When he did get the job done, all hell broke loose.
Days like this are rare on the European Tour, and Lowry's success – a real-life Tin Cupif you will – was up there as one of the great sporting stories of the year.
If football was always in his family’s blood, golf was what did it for young Shane Lowry.
“I always wanted to do it, even when I was 14 years old playing off 18 (handicap).
“Then I gradually started getting better every year and getting my handicap down. Then, all of a sudden, I got into the Irish Boys Squad, I was 17, 2005, I’ll never forget that.
“I wasn’t supposed to be on that panel – Rory (McIlroy) was supposed to be on it but didn’t come so I was put on as 14th man, won one of the trials, was second in the other, made the team and just kicked on from there, really.”
You wouldn’t be surprised to hear that Lowry believes in fate. Everything fell his way, not just that week but in the build-up when he defied medical opinion to have surgery on his wrist.
“The doctor wanted me to get surgery to take out the piece of fractured bone. He said it might heal itself, but it could still keep bothering me.
“I said ‘no, I’ll leave it’, cos it was around March or April when I met him. I wouldn’t have played in the Irish Open if I’d had the operation.”

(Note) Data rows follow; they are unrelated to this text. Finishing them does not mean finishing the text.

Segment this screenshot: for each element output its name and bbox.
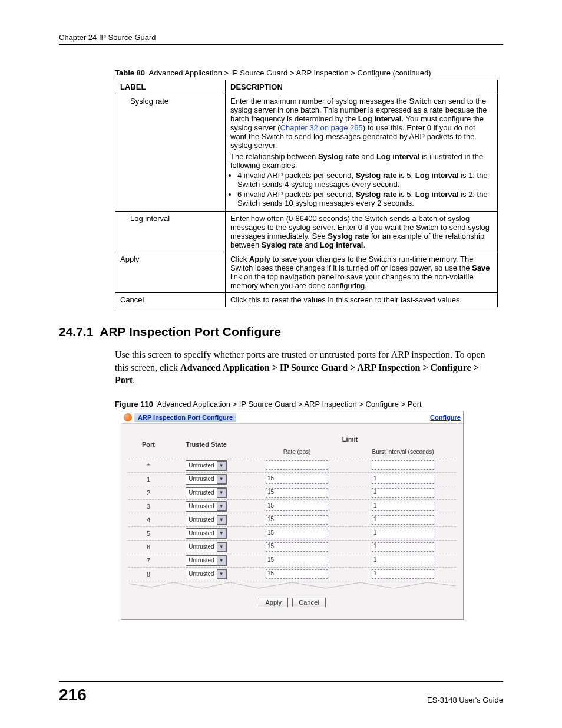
rate-input[interactable]: 15 bbox=[266, 515, 328, 525]
trusted-select[interactable]: Untrusted▼ bbox=[186, 569, 226, 579]
torn-edge bbox=[128, 581, 456, 589]
chevron-down-icon: ▼ bbox=[217, 488, 226, 498]
rate-input[interactable]: 15 bbox=[266, 475, 328, 484]
chevron-down-icon: ▼ bbox=[217, 542, 226, 552]
page-number: 216 bbox=[59, 686, 87, 704]
guide-name: ES-3148 User's Guide bbox=[427, 696, 503, 704]
burst-input[interactable]: 1 bbox=[372, 529, 434, 538]
row-cancel: Cancel Click this to reset the values in… bbox=[115, 293, 498, 307]
rate-input[interactable]: 15 bbox=[266, 488, 328, 498]
trusted-select[interactable]: Untrusted▼ bbox=[186, 460, 226, 471]
trusted-cell: Untrusted▼ bbox=[168, 540, 244, 554]
trusted-select[interactable]: Untrusted▼ bbox=[186, 501, 226, 512]
burst-input[interactable]: 1 bbox=[372, 542, 434, 552]
desc-syslog-rate: Enter the maximum number of syslog messa… bbox=[226, 94, 498, 212]
panel-title: ARP Inspection Port Configure bbox=[134, 413, 236, 422]
burst-input[interactable]: 1 bbox=[372, 475, 434, 484]
chevron-down-icon: ▼ bbox=[217, 569, 226, 579]
list-item: 6 invalid ARP packets per second, Syslog… bbox=[237, 190, 492, 207]
chapter-header: Chapter 24 IP Source Guard bbox=[59, 33, 156, 42]
rate-cell bbox=[244, 459, 350, 472]
chevron-down-icon: ▼ bbox=[217, 515, 226, 525]
port-cell: 7 bbox=[128, 554, 168, 567]
chevron-down-icon: ▼ bbox=[217, 556, 226, 565]
rate-cell: 15 bbox=[244, 554, 350, 567]
port-cell: 1 bbox=[128, 472, 168, 486]
rate-cell: 15 bbox=[244, 472, 350, 486]
cancel-button[interactable]: Cancel bbox=[292, 598, 325, 607]
chevron-down-icon: ▼ bbox=[217, 461, 226, 470]
apply-button[interactable]: Apply bbox=[259, 598, 288, 607]
list-item: 4 invalid ARP packets per second, Syslog… bbox=[237, 171, 492, 189]
burst-cell: 1 bbox=[350, 499, 456, 513]
trusted-cell: Untrusted▼ bbox=[168, 526, 244, 540]
figure-caption: Figure 110 Advanced Application > IP Sou… bbox=[115, 400, 503, 409]
burst-input[interactable]: 1 bbox=[372, 569, 434, 579]
trusted-cell: Untrusted▼ bbox=[168, 499, 244, 513]
th-burst: Burst interval (seconds) bbox=[350, 447, 456, 459]
rate-cell: 15 bbox=[244, 486, 350, 499]
burst-input[interactable] bbox=[372, 460, 434, 470]
port-cell: * bbox=[128, 459, 168, 472]
label-syslog-rate: Syslog rate bbox=[115, 94, 226, 212]
burst-input[interactable]: 1 bbox=[372, 515, 434, 525]
th-label: LABEL bbox=[115, 80, 226, 94]
logo-icon bbox=[124, 413, 132, 421]
table-row: 5Untrusted▼151 bbox=[128, 526, 456, 540]
section-body: Use this screen to specify whether ports… bbox=[115, 348, 497, 387]
trusted-cell: Untrusted▼ bbox=[168, 472, 244, 486]
row-syslog-rate: Syslog rate Enter the maximum number of … bbox=[115, 94, 498, 212]
rate-cell: 15 bbox=[244, 499, 350, 513]
rate-cell: 15 bbox=[244, 526, 350, 540]
table-row: 6Untrusted▼151 bbox=[128, 540, 456, 554]
chapter-link[interactable]: Chapter 32 on page 265 bbox=[280, 123, 363, 132]
desc-cancel: Click this to reset the values in this s… bbox=[226, 293, 498, 307]
trusted-select[interactable]: Untrusted▼ bbox=[186, 487, 226, 498]
burst-cell: 1 bbox=[350, 486, 456, 499]
trusted-cell: Untrusted▼ bbox=[168, 554, 244, 567]
desc-apply: Click Apply to save your changes to the … bbox=[226, 252, 498, 293]
table-row: 1Untrusted▼151 bbox=[128, 472, 456, 486]
figure-screenshot: ARP Inspection Port Configure Configure … bbox=[121, 411, 464, 620]
trusted-select[interactable]: Untrusted▼ bbox=[186, 474, 226, 485]
table-row: 2Untrusted▼151 bbox=[128, 486, 456, 499]
burst-input[interactable]: 1 bbox=[372, 502, 434, 511]
chevron-down-icon: ▼ bbox=[217, 529, 226, 538]
burst-cell: 1 bbox=[350, 540, 456, 554]
trusted-cell: Untrusted▼ bbox=[168, 486, 244, 499]
rate-input[interactable]: 15 bbox=[266, 502, 328, 511]
rate-input[interactable] bbox=[266, 460, 328, 470]
config-table: LABEL DESCRIPTION Syslog rate Enter the … bbox=[115, 80, 498, 307]
burst-cell bbox=[350, 459, 456, 472]
label-apply: Apply bbox=[115, 252, 226, 293]
trusted-select[interactable]: Untrusted▼ bbox=[186, 515, 226, 525]
desc-log-interval: Enter how often (0-86400 seconds) the Sw… bbox=[226, 212, 498, 252]
port-cell: 4 bbox=[128, 513, 168, 526]
table-row: 7Untrusted▼151 bbox=[128, 554, 456, 567]
burst-input[interactable]: 1 bbox=[372, 556, 434, 565]
chevron-down-icon: ▼ bbox=[217, 475, 226, 484]
table-row: *Untrusted▼ bbox=[128, 459, 456, 472]
chevron-down-icon: ▼ bbox=[217, 502, 226, 511]
th-trusted: Trusted State bbox=[168, 433, 244, 459]
th-port: Port bbox=[128, 433, 168, 459]
burst-input[interactable]: 1 bbox=[372, 488, 434, 498]
trusted-select[interactable]: Untrusted▼ bbox=[186, 528, 226, 539]
port-cell: 5 bbox=[128, 526, 168, 540]
trusted-cell: Untrusted▼ bbox=[168, 513, 244, 526]
label-log-interval: Log interval bbox=[115, 212, 226, 252]
rate-input[interactable]: 15 bbox=[266, 529, 328, 538]
trusted-select[interactable]: Untrusted▼ bbox=[186, 555, 226, 566]
rate-input[interactable]: 15 bbox=[266, 542, 328, 552]
burst-cell: 1 bbox=[350, 513, 456, 526]
table-caption: Table 80 Advanced Application > IP Sourc… bbox=[115, 68, 503, 77]
configure-link[interactable]: Configure bbox=[430, 414, 461, 421]
port-cell: 2 bbox=[128, 486, 168, 499]
row-apply: Apply Click Apply to save your changes t… bbox=[115, 252, 498, 293]
trusted-select[interactable]: Untrusted▼ bbox=[186, 542, 226, 552]
rate-input[interactable]: 15 bbox=[266, 569, 328, 579]
row-log-interval: Log interval Enter how often (0-86400 se… bbox=[115, 212, 498, 252]
rate-input[interactable]: 15 bbox=[266, 556, 328, 565]
th-limit: Limit bbox=[244, 433, 456, 447]
port-cell: 3 bbox=[128, 499, 168, 513]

Lowry’s Irish Open win and subsequent move into the professional ranks – “Since I turned pro I think my game has come on in leaps and bounds, every part of it,” he claims – has, at the age of 22, taken him into a stable of Irish golfers on tour that has never been as strong, featuring as it does three players in the world’s top-40: Pádraig Harrington (fifth), McIlroy (ninth) and Graeme McDowell (38th).
And, for sure, it was McIlroy, who turned 20 years of age back in May, who mostly delivered in 2009 with a consistent season that brought him a maiden tour win – in the Dubai Desert Classic back in February – and no fewer than 12 top-five finishes on tour, including a third-place finish in the US PGA Championship at Hazeltine.

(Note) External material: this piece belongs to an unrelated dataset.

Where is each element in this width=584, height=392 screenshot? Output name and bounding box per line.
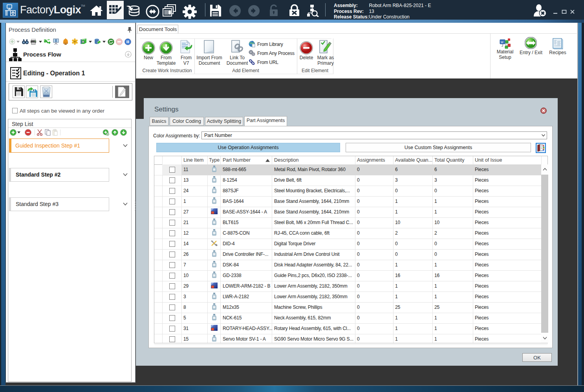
svg-text:W: W xyxy=(501,41,503,44)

McIlroy finished the season in second position (behind Lee Westwood) in the European Tour order of merit.
McIlroy, touted for stardom from an early age, having appeared on TV entertainment shows as a nine-year-old and winning the Irish Close as a 15-year-old, delivered on that potential as the 2009 season wound its way from one time zone to another.
By year’s end, McIlroy had played 25 tournaments in a dozen countries – stretching from Japan to the United States, China to Scotland – and won over €3.6 million in prize money.

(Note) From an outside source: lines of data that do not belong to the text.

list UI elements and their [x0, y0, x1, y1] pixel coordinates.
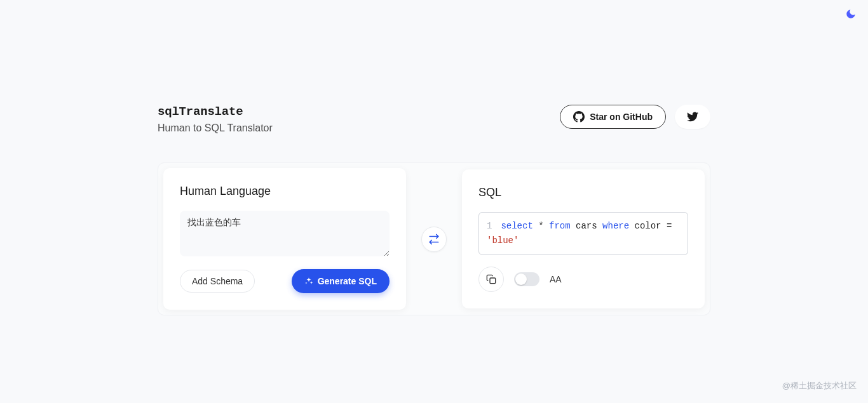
github-label: Star on GitHub	[590, 112, 653, 122]
watermark-text: @稀土掘金技术社区	[782, 380, 857, 392]
copy-icon	[486, 274, 496, 284]
sql-token: cars	[576, 221, 597, 231]
sql-token: color	[635, 221, 661, 231]
svg-rect-0	[490, 278, 496, 284]
header-actions: Star on GitHub	[560, 105, 710, 129]
output-card: SQL 1select * from cars where color = 'b…	[462, 169, 705, 308]
title-group: sqlTranslate Human to SQL Translator	[158, 105, 273, 134]
swap-icon	[428, 234, 440, 245]
sparkle-icon	[304, 277, 313, 286]
sql-keyword: select	[501, 221, 532, 231]
generate-sql-button[interactable]: Generate SQL	[292, 269, 390, 293]
uppercase-toggle-label: AA	[550, 274, 562, 284]
github-icon	[573, 111, 585, 122]
sql-output: 1select * from cars where color = 'blue'	[478, 212, 688, 255]
sql-keyword: where	[602, 221, 629, 231]
app-title: sqlTranslate	[158, 105, 273, 119]
sql-token: =	[667, 221, 672, 231]
github-star-button[interactable]: Star on GitHub	[560, 105, 666, 129]
uppercase-toggle[interactable]	[514, 272, 539, 286]
add-schema-button[interactable]: Add Schema	[180, 270, 255, 293]
theme-toggle-button[interactable]	[843, 6, 858, 22]
input-card: Human Language Add Schema Generate SQL	[163, 168, 406, 310]
swap-direction-button[interactable]	[421, 227, 447, 252]
output-card-title: SQL	[478, 186, 688, 199]
sql-token: *	[538, 221, 543, 231]
output-actions: AA	[478, 267, 688, 292]
human-language-input[interactable]	[180, 211, 390, 256]
translator-panel: Human Language Add Schema Generate SQL S…	[158, 162, 710, 315]
main-container: sqlTranslate Human to SQL Translator Sta…	[158, 0, 710, 315]
page-header: sqlTranslate Human to SQL Translator Sta…	[158, 105, 710, 134]
sql-string: 'blue'	[487, 235, 519, 246]
input-actions: Add Schema Generate SQL	[180, 269, 390, 293]
app-subtitle: Human to SQL Translator	[158, 122, 273, 134]
sql-keyword: from	[549, 221, 571, 231]
input-card-title: Human Language	[180, 185, 390, 198]
line-number: 1	[487, 221, 492, 231]
generate-label: Generate SQL	[318, 276, 377, 286]
moon-icon	[845, 8, 857, 20]
twitter-share-button[interactable]	[675, 105, 710, 129]
twitter-icon	[687, 111, 698, 122]
copy-sql-button[interactable]	[478, 267, 504, 292]
toggle-knob	[515, 274, 527, 285]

“I’m definitely a better player now that at the start of the year,” remarked McIlroy, after just missing out on the Harry Vardon trophy in Dubai, which would have made him the youngest winner since Seve Ballesteros (who was 19 when he won in 1976).
McIlroy’s decision to take up his US Tour card for 2010 and combine playing both tours is an indication of his on-going progress.
As Harrington observed of McIlroy, “nobody out here (on tour) looks on him as a 20-year-old, they look on Rory as a great player and that’s it. He doesn’t regard himself as a kid, and nobody else does either.”
For Harrington, the 2009 season failed to live-up to the previous two years when he’d won two Claret Jugs (2007 and 2008) and a Wanamaker Trophy (2008).
“I learnt a lot from this year and will be better next season,” said Harrington, who went through the season without a win but turned his form around in August – with a runner-up finish to Tiger Woods in the Bridgestone at Akron – which prompted a run of five top-10 finishes in a row.
If Lowry’s win in the Irish Open brought a lump to many people’s throats, then so too did Tom Watson’s quest for the British Open at Turnberry in July. In the end, the claret jug evaded the American’s grasps, instead finding its way to Stewart Cink’s hands. Watson’s 59-year-old body had rebuked the years to revive glorious memories of his five British Open wins, the last of them at Birkdale in 1983, but it was to prove a step too far when he went into a four-hole play-off with Cink, who would claim a maiden major.
Angel Cabrera captured the US Masters at Augusta National, Lucas Glover won the US Open at Bethpage and Korea’s YE Yang overhauled Woods to win the US PGA at Hazeltine.